O Ovo Estrelado

Publicado por: Milu  :  Categoria: FLAGRANTES DA VIDA, O Ovo Estrelado

ovoestrelado

“Tem mais do que mostras; fala menos do que sabes.”

WILLIAM SHAKESPEARE

A minha primeira multa de trânsito… Das várias que se seguiram!

Foi ainda a bordo do meu carocha. Num belo dia, enquanto seguia pela estrada num dos meus passeios higiénicos, para arejar as ideias, dei de caras com um agente da PSP, que se encontrava parado na berma ao lado de uma moto.

Depois dos cumprimentos recíprocos foram-me pedidos os documentos que, de imediato, coloquei nas mãos da autoridade confiante que tudo estava em ordem. Nem outra coisa poderia ser, tendo em conta a fresca carta de condução e a compra recente do carrito. É normal que nesta situação, pelo menos nos primeiros tempos, tudo se encontre como manda a lei! Piscas, faróis, travões, pneus, enfim, tudo conforme os requisitos! Qual não foi o meu espanto, quando dei conta de que o polícia empunhava na mão um bloco, no qual se aprestou a escrever, sem que previamente me tenha sido feita qualquer chamada de atenção!

Ora toma!

Se por um lado era a primeira vez, que conduzindo carro próprio, parava a uma ordem da polícia, por outro lado, estava farta de assistir a operações stop, quando viajava no carro de outras pessoas. O conhecimento de causa que detinha dizia-me, portanto, que algo de anormal se estava a passar. Um polícia não escreve num bloco sem mais nem menos!

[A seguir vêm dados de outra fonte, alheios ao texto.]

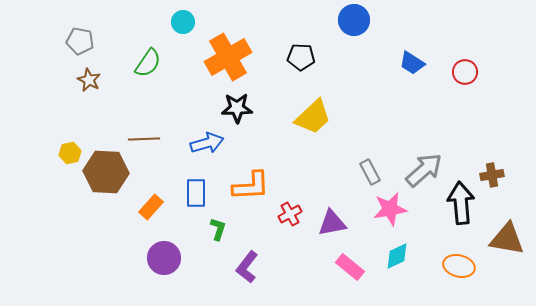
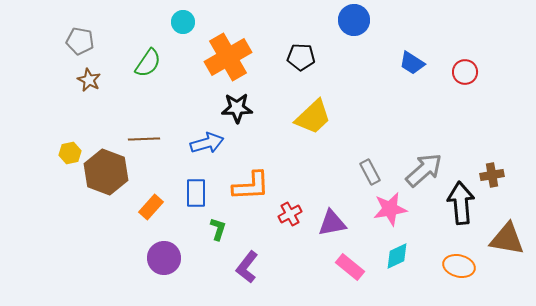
brown hexagon: rotated 18 degrees clockwise
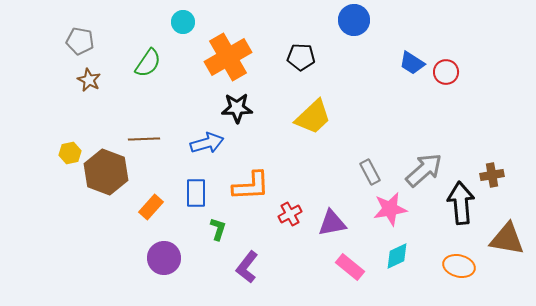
red circle: moved 19 px left
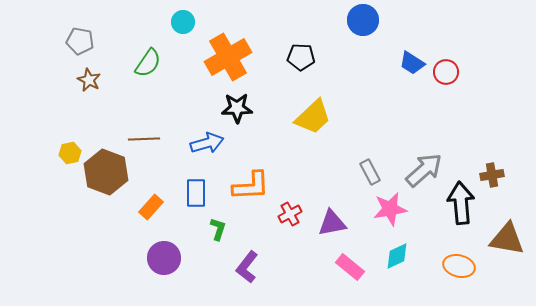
blue circle: moved 9 px right
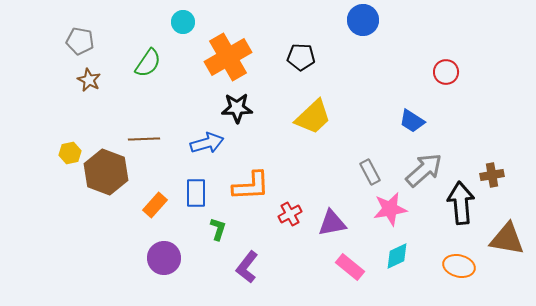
blue trapezoid: moved 58 px down
orange rectangle: moved 4 px right, 2 px up
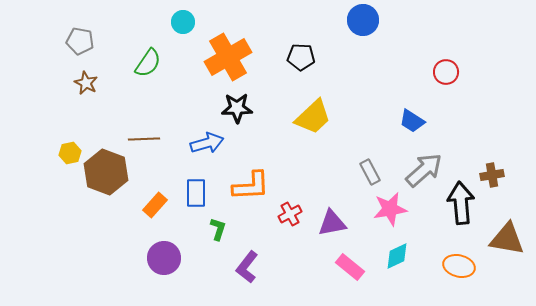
brown star: moved 3 px left, 3 px down
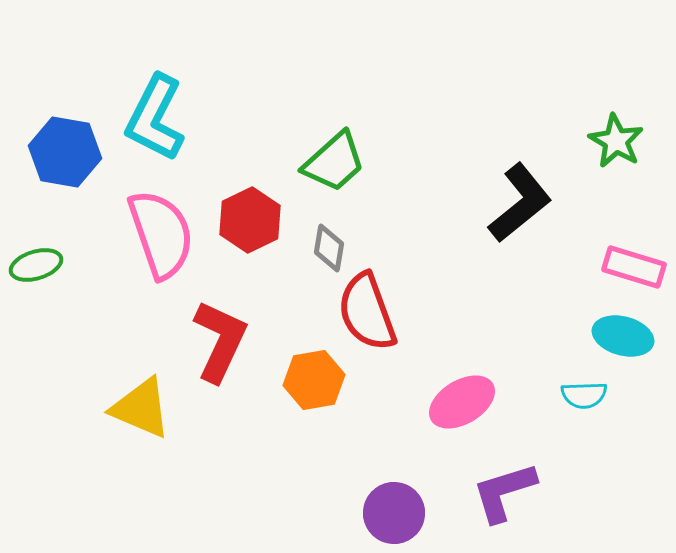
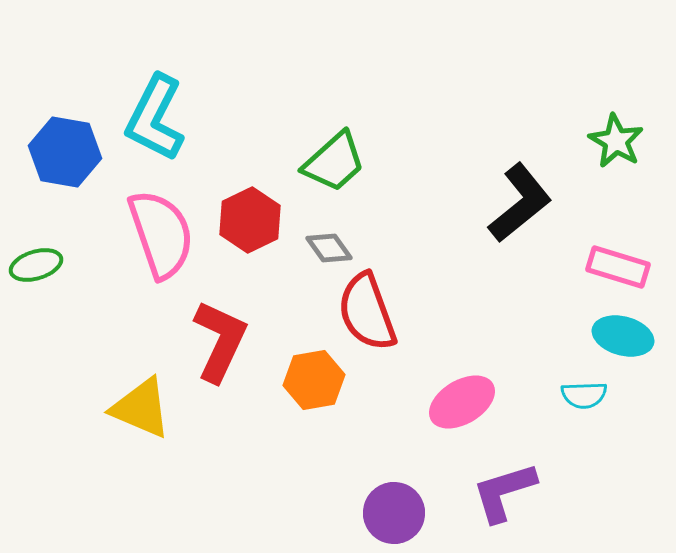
gray diamond: rotated 45 degrees counterclockwise
pink rectangle: moved 16 px left
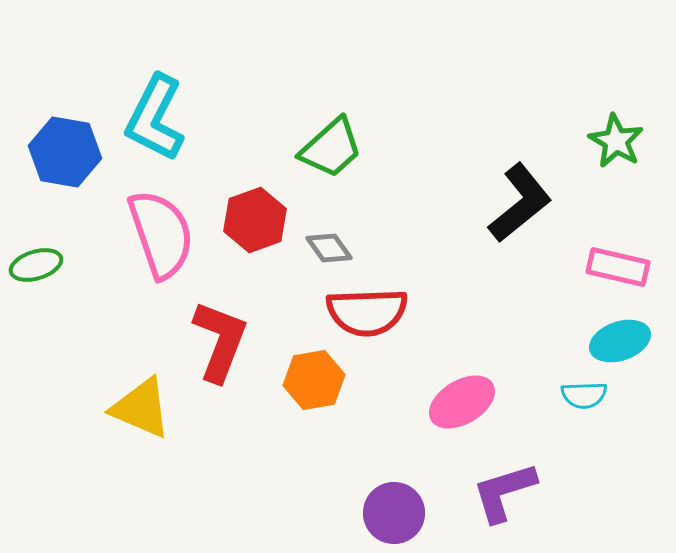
green trapezoid: moved 3 px left, 14 px up
red hexagon: moved 5 px right; rotated 6 degrees clockwise
pink rectangle: rotated 4 degrees counterclockwise
red semicircle: rotated 72 degrees counterclockwise
cyan ellipse: moved 3 px left, 5 px down; rotated 34 degrees counterclockwise
red L-shape: rotated 4 degrees counterclockwise
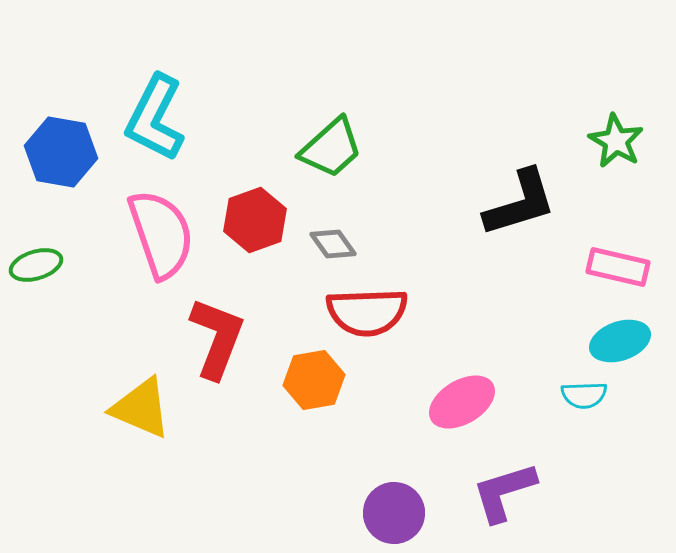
blue hexagon: moved 4 px left
black L-shape: rotated 22 degrees clockwise
gray diamond: moved 4 px right, 4 px up
red L-shape: moved 3 px left, 3 px up
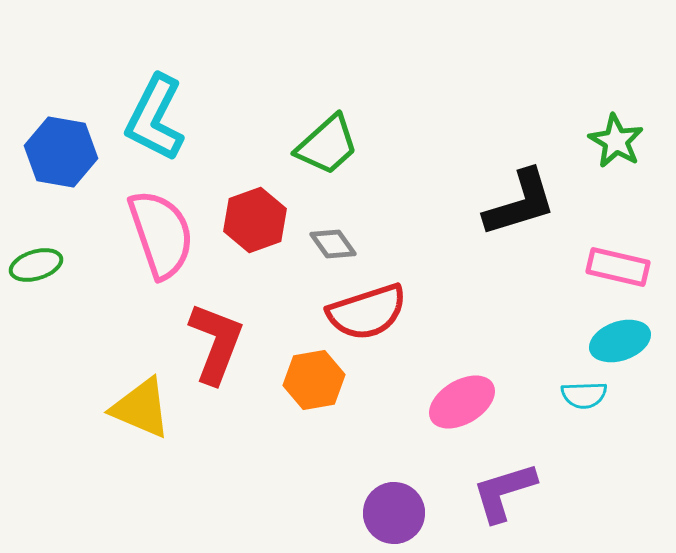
green trapezoid: moved 4 px left, 3 px up
red semicircle: rotated 16 degrees counterclockwise
red L-shape: moved 1 px left, 5 px down
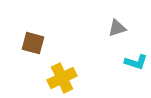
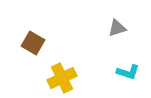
brown square: rotated 15 degrees clockwise
cyan L-shape: moved 8 px left, 10 px down
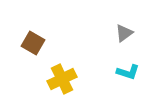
gray triangle: moved 7 px right, 5 px down; rotated 18 degrees counterclockwise
yellow cross: moved 1 px down
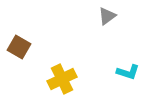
gray triangle: moved 17 px left, 17 px up
brown square: moved 14 px left, 4 px down
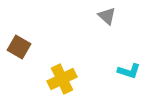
gray triangle: rotated 42 degrees counterclockwise
cyan L-shape: moved 1 px right, 1 px up
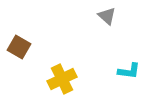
cyan L-shape: rotated 10 degrees counterclockwise
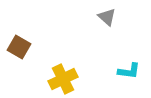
gray triangle: moved 1 px down
yellow cross: moved 1 px right
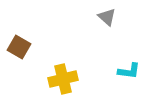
yellow cross: rotated 12 degrees clockwise
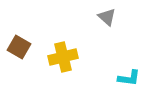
cyan L-shape: moved 7 px down
yellow cross: moved 22 px up
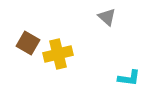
brown square: moved 9 px right, 4 px up
yellow cross: moved 5 px left, 3 px up
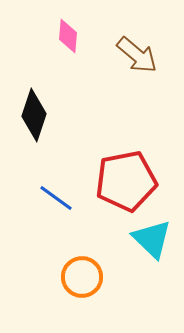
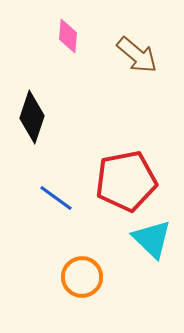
black diamond: moved 2 px left, 2 px down
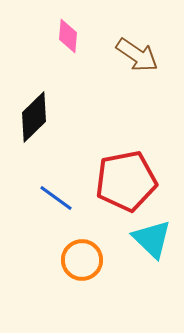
brown arrow: rotated 6 degrees counterclockwise
black diamond: moved 2 px right; rotated 27 degrees clockwise
orange circle: moved 17 px up
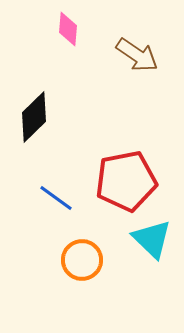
pink diamond: moved 7 px up
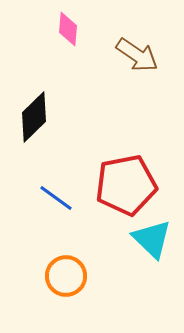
red pentagon: moved 4 px down
orange circle: moved 16 px left, 16 px down
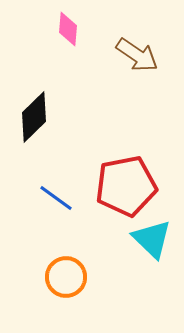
red pentagon: moved 1 px down
orange circle: moved 1 px down
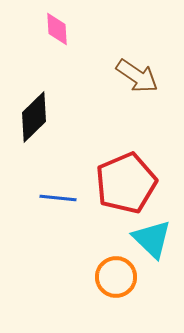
pink diamond: moved 11 px left; rotated 8 degrees counterclockwise
brown arrow: moved 21 px down
red pentagon: moved 3 px up; rotated 12 degrees counterclockwise
blue line: moved 2 px right; rotated 30 degrees counterclockwise
orange circle: moved 50 px right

Não tive outro remédio que não fosse perguntar ao senhor agente se havia algum problema. Respondeu-me que estava a proceder a uma pequena autuação. Mais uma vez tive de indagar de que autuação se tratava, uma vez que nada me foi dito, nem eu própria imaginava o que pudesse ser. Que era uma pequena autuação, por não trazer afixado na traseira do carro o dístico de noventa, também conhecido por ovo estrelado! Retorqui que tinha. Sim senhor! Se eu mesma o tinha colado!… Porém, continuou a escrever, ao mesmo tempo que me dizia que saísse do carro e fosse verificar com os meus próprios olhos. Na verdade, o dístico tinha desaparecido, em seu lugar restavam apenas alguns parcos resíduos de cola.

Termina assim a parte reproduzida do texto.